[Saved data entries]
####################

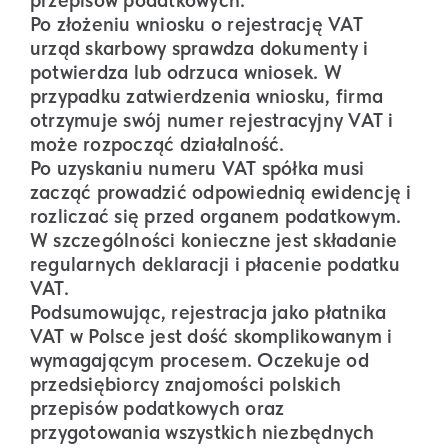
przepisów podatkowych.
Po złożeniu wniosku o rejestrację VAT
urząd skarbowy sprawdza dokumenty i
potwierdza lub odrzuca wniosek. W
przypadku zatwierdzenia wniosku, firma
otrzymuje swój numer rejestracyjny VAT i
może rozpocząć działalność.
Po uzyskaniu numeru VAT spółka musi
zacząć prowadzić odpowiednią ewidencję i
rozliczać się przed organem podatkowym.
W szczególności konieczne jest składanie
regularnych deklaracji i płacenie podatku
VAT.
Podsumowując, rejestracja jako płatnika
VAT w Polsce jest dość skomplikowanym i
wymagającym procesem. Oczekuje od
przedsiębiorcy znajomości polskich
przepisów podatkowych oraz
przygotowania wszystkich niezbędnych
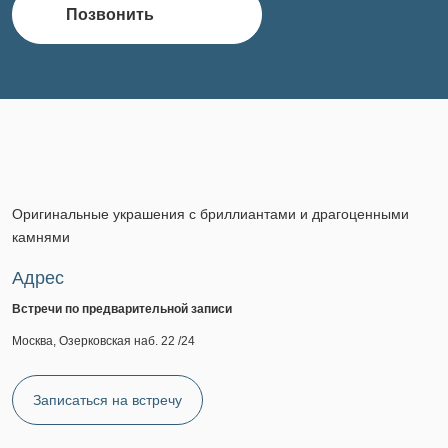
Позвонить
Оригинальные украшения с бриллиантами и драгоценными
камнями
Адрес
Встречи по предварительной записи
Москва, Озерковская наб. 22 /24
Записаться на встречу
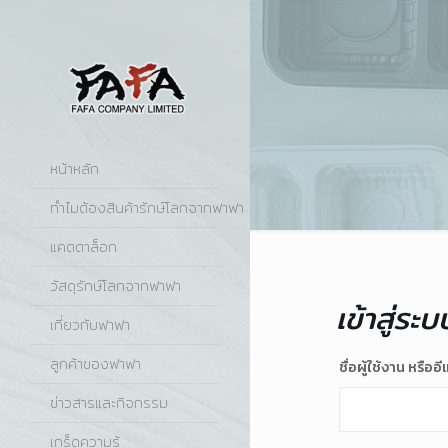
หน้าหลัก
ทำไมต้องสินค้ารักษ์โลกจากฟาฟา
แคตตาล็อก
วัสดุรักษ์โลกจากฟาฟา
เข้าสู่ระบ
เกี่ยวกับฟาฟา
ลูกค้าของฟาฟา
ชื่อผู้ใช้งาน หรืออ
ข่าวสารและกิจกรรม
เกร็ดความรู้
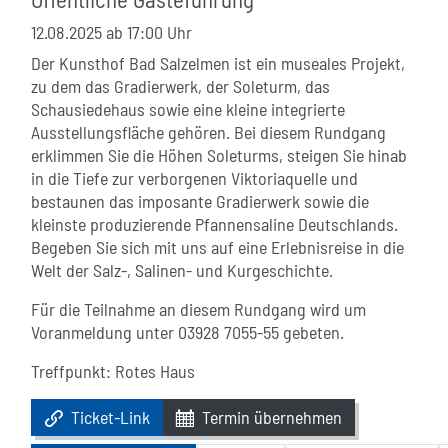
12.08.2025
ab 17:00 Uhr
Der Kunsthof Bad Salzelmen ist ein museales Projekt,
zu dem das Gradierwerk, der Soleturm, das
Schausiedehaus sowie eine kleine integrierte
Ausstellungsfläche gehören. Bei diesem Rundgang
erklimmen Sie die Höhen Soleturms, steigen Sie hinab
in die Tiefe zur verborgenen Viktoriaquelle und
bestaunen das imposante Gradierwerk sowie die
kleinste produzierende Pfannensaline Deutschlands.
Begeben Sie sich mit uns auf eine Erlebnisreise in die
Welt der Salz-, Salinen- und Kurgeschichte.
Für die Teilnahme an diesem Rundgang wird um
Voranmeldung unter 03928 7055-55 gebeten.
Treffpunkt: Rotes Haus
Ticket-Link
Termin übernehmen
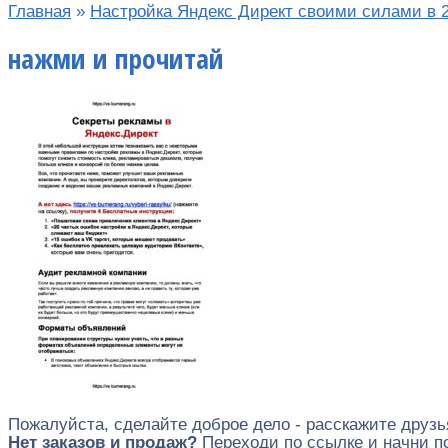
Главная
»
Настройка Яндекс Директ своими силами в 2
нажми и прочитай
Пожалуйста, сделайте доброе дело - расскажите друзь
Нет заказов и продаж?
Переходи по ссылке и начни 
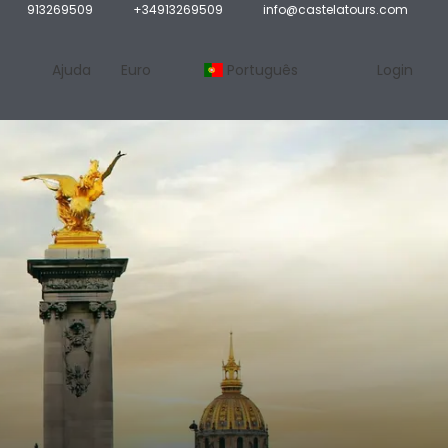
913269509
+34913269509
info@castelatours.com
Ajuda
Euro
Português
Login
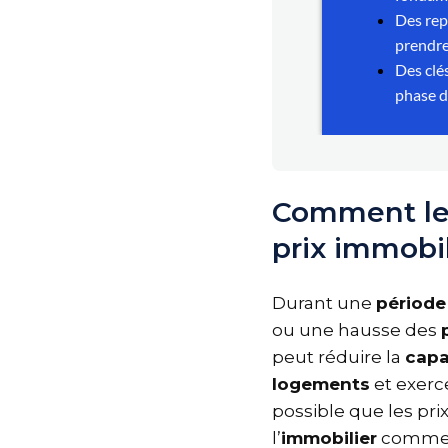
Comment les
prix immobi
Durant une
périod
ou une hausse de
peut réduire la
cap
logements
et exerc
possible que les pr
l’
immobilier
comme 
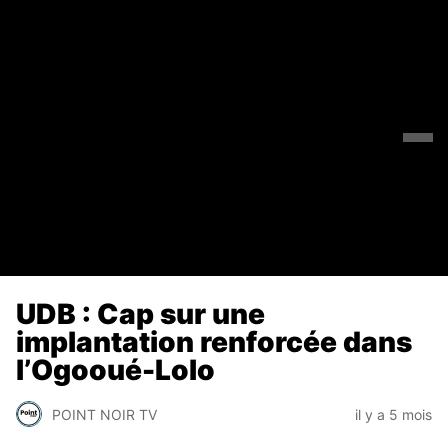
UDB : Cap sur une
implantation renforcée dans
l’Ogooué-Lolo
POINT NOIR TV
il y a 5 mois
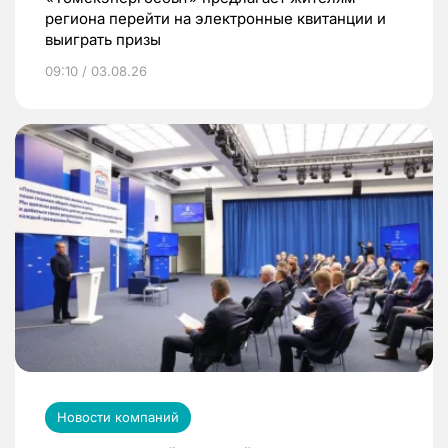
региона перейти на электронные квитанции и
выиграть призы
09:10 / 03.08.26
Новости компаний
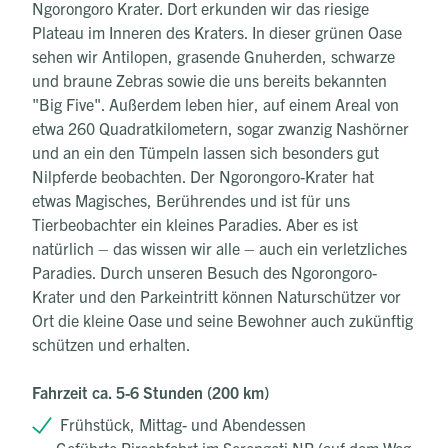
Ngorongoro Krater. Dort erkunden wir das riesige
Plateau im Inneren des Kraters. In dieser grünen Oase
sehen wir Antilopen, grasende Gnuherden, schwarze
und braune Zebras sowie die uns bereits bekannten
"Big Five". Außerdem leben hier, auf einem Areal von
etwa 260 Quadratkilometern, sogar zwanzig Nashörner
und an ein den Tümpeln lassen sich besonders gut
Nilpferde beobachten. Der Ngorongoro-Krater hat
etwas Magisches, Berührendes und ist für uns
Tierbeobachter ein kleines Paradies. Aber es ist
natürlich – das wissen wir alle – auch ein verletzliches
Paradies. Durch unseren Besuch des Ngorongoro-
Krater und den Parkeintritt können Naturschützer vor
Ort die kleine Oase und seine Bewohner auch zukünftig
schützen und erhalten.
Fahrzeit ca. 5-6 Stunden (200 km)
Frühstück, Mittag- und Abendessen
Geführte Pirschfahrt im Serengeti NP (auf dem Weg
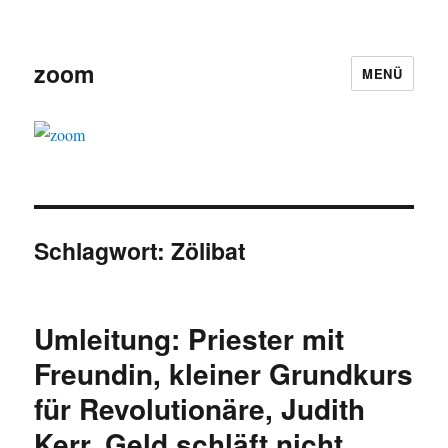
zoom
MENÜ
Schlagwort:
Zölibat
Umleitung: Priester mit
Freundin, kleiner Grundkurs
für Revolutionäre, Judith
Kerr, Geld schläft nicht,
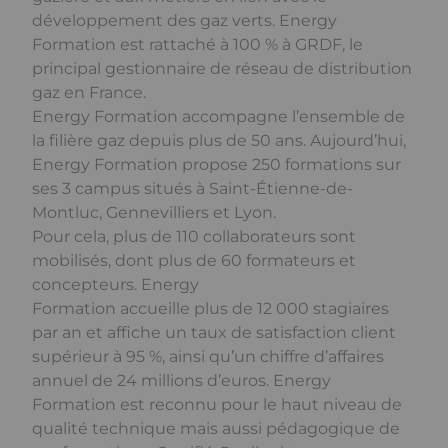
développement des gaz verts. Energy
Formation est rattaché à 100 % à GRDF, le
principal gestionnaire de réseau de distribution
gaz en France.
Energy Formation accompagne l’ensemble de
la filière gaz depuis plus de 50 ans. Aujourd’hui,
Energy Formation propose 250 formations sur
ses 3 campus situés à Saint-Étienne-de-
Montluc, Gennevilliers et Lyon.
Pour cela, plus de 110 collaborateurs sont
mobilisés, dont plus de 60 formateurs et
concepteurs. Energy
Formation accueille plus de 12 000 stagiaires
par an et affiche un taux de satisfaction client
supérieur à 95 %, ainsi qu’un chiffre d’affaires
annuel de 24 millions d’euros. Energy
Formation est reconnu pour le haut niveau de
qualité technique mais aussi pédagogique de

####################

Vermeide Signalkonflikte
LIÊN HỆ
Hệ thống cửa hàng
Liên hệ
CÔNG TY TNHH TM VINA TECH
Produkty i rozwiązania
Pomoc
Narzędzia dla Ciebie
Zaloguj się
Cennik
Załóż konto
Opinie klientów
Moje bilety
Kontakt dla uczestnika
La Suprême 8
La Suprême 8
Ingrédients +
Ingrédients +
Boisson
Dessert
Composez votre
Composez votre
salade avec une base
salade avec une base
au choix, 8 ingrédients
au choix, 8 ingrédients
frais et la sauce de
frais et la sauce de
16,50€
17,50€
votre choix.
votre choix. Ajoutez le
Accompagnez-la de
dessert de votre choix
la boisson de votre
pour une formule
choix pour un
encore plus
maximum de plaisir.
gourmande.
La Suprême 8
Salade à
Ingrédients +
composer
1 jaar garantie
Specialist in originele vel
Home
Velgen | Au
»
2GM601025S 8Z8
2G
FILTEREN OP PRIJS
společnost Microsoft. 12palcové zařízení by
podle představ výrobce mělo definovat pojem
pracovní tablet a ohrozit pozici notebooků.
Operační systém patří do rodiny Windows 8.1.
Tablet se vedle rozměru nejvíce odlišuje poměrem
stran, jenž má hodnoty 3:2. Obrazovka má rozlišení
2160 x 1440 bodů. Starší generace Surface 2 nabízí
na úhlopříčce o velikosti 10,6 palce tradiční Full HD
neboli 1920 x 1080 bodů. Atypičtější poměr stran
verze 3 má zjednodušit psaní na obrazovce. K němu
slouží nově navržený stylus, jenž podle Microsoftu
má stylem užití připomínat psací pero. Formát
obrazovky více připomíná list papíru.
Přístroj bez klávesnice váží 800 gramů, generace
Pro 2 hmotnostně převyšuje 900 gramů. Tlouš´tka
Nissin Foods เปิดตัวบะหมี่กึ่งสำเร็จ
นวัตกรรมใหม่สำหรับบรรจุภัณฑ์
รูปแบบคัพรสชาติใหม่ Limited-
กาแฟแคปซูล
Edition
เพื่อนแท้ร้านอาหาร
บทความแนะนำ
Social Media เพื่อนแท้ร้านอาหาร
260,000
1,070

####################

The output is the stretch above from the line with "Fahrzeit ca. 5-6 Stunden (200 km)" through the line with "mobilisés, dont plus de 60 formateurs et", copied word for word with both ends kept and every picture dropped.

§ **FINAL ANSWER**:
Fahrzeit ca. 5-6 Stunden (200 km)
Frühstück, Mittag- und Abendessen
Geführte Pirschfahrt im Serengeti NP (auf dem Weg
zoom
MENÜ
Schlagwort:
Zölibat
Umleitung: Priester mit
Freundin, kleiner Grundkurs
für Revolutionäre, Judith
Kerr, Geld schläft nicht,
développement des gaz verts. Energy
Formation est rattaché à 100 % à GRDF, le
principal gestionnaire de réseau de distribution
gaz en France.
Energy Formation accompagne l’ensemble de
la filière gaz depuis plus de 50 ans. Aujourd’hui,
Energy Formation propose 250 formations sur
ses 3 campus situés à Saint-Étienne-de-
Montluc, Gennevilliers et Lyon.
Pour cela, plus de 110 collaborateurs sont
mobilisés, dont plus de 60 formateurs et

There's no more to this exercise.